• [YOUR ASSIGNMENT] Could you retype all of the records exactly, leaving out every picture?

• [INPUT]
====

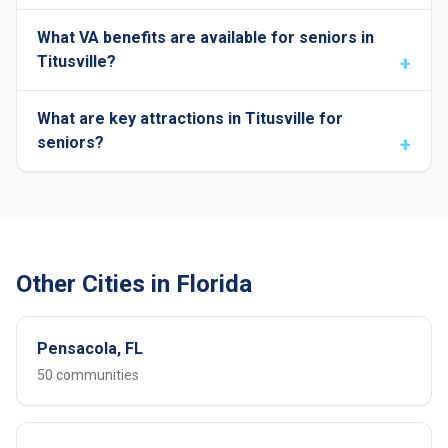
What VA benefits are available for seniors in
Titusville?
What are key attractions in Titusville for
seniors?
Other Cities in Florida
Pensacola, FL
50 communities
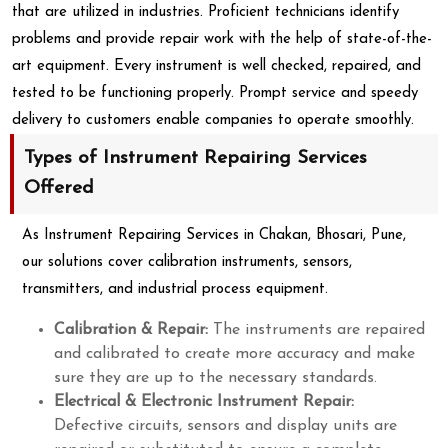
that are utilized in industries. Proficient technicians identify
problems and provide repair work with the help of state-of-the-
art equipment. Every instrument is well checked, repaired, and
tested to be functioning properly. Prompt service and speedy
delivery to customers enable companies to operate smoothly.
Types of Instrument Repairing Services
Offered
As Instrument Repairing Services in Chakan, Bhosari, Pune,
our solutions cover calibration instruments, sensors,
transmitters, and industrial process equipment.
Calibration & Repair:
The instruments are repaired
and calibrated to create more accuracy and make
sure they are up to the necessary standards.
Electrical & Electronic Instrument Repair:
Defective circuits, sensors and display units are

====

• [YOUR SOLUTION]
What VA benefits are available for seniors in
Titusville?
What are key attractions in Titusville for
seniors?
Other Cities in Florida
Pensacola, FL
50 communities
that are utilized in industries. Proficient technicians identify
problems and provide repair work with the help of state-of-the-
art equipment. Every instrument is well checked, repaired, and
tested to be functioning properly. Prompt service and speedy
delivery to customers enable companies to operate smoothly.
Types of Instrument Repairing Services
Offered
As Instrument Repairing Services in Chakan, Bhosari, Pune,
our solutions cover calibration instruments, sensors,
transmitters, and industrial process equipment.
Calibration & Repair:
The instruments are repaired
and calibrated to create more accuracy and make
sure they are up to the necessary standards.
Electrical & Electronic Instrument Repair:
Defective circuits, sensors and display units are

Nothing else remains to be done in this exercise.